Ainda que morando bem distante, meu
irmão me surpreende com sua memória. A crônica de hoje relembra o panorama
visto do Panorama, aquele restaurante no Alto do Educandos, que
possibilita descortinar a baia do rio Negro e seus múltiplos empregos. A casa,
que pertence a um parente de meus parentes, já não possui aquele relevo passado,
todavia, ainda permite desfrutar o exuberante caminho fluvial.Panorama da baia do rio Negro
O
PANORAMA
Renato Mendonça (agosto 2020)
Alvorada. Varanda!? Nada
disso, mas esses nomes se infiltraram maliciosamente em minha mente, me impedindo
de relembrar o correto nome do gracioso restaurante, no alto do Educandos, da
minha outrora bucólica Manaus. Lembrava-me de tudo: da Baixa da égua,
onde no meu tempo de criança não vi nenhuma, talvez existisse nos primórdios; do
inesquecível Rio Negro, este sim, imponente, formoso, com suas águas
escuras e reluzentes, que bem merece, ainda hoje, a metáfora do espelho d’água.
Sem nenhum exagero, à noite, conseguíamos perceber os reflexos da lua sobre o
tapete matizado com entretons claros, passeando sobre a superfície do majestoso
curso d’água.
Fiquei com esses dois nomes
na minha cabeça, teimosamente, por alguns dias, como se fossem espiões
infiltrados usando falsa identidade, para desvirtuar o caminho da recordação. Isso
me confundiu sobremaneira, pois não conseguia resgatar a inspiração dos velhos
tempos, nem criar um texto idôneo para contar. Era como se, ao reencontrar
alguém muito caro e familiar, você não lembrasse seu nome. A conversa iria
fluir num vazio, sem a afabilidade necessária.

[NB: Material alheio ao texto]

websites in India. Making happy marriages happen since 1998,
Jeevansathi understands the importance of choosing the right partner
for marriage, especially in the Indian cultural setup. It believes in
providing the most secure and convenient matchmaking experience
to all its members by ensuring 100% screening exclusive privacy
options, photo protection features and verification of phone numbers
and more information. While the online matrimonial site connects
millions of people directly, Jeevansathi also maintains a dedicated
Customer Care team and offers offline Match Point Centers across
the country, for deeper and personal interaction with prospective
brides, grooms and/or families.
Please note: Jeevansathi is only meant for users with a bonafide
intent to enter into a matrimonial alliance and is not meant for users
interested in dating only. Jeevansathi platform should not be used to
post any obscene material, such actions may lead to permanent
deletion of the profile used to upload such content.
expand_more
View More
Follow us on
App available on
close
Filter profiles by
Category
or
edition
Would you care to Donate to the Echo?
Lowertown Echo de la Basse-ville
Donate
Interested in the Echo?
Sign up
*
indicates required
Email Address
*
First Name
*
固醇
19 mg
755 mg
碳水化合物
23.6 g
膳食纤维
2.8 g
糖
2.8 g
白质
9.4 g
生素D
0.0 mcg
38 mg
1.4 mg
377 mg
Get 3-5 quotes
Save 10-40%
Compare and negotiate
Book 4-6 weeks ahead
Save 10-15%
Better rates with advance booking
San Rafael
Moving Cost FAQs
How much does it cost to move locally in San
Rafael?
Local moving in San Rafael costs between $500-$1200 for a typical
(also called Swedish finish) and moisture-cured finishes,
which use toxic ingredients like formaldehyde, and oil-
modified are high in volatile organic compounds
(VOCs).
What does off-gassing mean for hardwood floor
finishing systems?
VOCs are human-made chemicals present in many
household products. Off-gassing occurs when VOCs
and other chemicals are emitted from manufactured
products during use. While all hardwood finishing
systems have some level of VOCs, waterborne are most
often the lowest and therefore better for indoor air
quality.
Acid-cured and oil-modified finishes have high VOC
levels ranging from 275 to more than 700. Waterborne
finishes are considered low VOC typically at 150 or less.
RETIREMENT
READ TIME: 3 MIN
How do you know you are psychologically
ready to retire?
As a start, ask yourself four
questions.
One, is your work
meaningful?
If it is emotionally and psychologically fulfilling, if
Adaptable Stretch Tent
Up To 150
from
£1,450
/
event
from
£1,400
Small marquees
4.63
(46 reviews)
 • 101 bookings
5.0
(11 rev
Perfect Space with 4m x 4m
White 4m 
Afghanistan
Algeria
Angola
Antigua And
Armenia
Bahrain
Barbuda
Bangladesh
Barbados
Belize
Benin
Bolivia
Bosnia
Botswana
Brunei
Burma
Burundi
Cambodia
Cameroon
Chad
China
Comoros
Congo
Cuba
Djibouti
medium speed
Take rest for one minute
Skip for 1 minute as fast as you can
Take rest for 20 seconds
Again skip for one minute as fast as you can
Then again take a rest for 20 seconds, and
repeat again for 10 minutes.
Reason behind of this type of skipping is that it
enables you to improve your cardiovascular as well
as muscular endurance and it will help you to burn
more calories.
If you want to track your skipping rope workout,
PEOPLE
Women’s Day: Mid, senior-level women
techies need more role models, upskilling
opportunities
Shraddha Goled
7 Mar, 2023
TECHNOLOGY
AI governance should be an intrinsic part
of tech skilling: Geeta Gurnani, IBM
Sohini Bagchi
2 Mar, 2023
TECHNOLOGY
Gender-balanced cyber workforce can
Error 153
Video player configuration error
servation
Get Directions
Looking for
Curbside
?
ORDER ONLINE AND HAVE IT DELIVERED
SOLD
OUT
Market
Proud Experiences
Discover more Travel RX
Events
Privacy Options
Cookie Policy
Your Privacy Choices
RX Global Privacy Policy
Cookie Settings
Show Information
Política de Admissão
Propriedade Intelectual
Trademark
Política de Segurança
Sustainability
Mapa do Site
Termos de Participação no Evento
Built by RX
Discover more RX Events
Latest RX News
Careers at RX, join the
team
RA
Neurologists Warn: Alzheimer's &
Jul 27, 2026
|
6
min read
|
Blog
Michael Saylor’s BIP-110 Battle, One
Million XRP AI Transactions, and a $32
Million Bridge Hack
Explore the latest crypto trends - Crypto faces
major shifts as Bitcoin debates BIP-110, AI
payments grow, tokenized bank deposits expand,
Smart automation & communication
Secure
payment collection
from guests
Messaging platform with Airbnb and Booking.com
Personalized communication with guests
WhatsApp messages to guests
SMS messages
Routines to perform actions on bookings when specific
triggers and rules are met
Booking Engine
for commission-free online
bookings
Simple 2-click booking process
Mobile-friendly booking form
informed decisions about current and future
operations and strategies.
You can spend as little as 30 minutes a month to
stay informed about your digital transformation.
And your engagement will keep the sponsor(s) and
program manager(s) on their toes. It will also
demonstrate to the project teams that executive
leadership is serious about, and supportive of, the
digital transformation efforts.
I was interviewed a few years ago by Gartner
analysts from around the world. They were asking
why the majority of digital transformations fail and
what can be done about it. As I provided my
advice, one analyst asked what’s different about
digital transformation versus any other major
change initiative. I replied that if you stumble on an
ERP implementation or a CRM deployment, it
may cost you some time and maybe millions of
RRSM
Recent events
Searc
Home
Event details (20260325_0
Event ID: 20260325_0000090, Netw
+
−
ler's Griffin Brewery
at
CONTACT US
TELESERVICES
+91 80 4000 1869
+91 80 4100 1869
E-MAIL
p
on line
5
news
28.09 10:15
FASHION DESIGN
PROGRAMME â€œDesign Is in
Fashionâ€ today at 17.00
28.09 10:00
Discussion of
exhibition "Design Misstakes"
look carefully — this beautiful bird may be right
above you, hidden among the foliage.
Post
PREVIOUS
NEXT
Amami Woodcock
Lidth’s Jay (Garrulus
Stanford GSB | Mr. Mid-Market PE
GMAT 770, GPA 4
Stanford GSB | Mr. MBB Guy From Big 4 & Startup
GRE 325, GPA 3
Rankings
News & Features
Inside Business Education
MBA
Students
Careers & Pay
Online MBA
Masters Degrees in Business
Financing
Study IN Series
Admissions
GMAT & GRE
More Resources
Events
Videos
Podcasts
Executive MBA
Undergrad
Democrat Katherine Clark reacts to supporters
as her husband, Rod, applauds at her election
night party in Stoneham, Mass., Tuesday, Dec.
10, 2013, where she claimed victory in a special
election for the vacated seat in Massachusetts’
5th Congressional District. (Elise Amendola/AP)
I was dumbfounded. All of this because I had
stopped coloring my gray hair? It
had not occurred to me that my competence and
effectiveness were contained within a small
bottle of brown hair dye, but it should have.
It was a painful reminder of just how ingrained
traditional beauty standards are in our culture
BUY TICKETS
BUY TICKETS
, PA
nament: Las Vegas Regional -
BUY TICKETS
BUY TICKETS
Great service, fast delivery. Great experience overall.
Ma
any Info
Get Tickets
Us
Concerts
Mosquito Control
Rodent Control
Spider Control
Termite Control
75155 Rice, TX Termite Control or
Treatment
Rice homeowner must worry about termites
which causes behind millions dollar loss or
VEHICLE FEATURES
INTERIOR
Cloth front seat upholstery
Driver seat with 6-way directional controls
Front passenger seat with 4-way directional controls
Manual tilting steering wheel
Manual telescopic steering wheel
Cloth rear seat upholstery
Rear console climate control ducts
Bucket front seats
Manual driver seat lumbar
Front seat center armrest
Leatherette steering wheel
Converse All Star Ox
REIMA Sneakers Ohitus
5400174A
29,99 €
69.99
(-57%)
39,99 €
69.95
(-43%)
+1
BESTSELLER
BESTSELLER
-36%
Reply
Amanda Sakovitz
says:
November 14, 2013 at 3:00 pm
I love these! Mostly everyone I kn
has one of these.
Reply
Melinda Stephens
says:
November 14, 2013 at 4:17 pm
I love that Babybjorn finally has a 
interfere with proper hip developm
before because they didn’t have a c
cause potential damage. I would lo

Socorreu-me meu irmão, Ricardo,
treze anos mais jovem que eu, pois lembrou-se da propaganda da Rádio
Difusora, destacando merecida apologia da deliciosa peixada servida
no Restaurante Panorama. O nome traduz bem a imagem que se tinha a
partir da sacada lateral do imóvel. Ali, onde curiosamente tudo se completava,
havia uma evidente interação entre a expectativa pela refeição e o panorama
visto do alto. Havia também uma verdadeira felicidade palatável, principalmente
porque eram raros esses momentos. A maioria das vezes, somente em ocasiões
especiais. Como complemento do prazer, ao degustar a
fumegante “peixada de tucunaré” — a mais requisitada —, servida numa panela de
barro, acompanhada de ovos cozidos e a farinha d’água. Para aquecer mais ainda
a alma e o corpo, o molho de pimenta murupi.
Era curioso como aquele
lugar especial exercia certa magia em nossos corações. Como se fosse um
catalizador de lembranças, desde as mais remotas até as recentes. Obviamente,
meus irmãos mais novos não tinham nenhuma lembrança antiga do bairro de
Educandos, pois não nasceram lá. Mas tinham do Morro da Liberdade, do
Igarapé do Quarenta, onde quase todos ali aprenderam a nadar. E por que quarenta?
Não sei, talvez uma alusão ao local de nascimento da fonte d’água, do olho
d’água como se dizia antigamente. Era no quilometro 40 da estrada do Japiim.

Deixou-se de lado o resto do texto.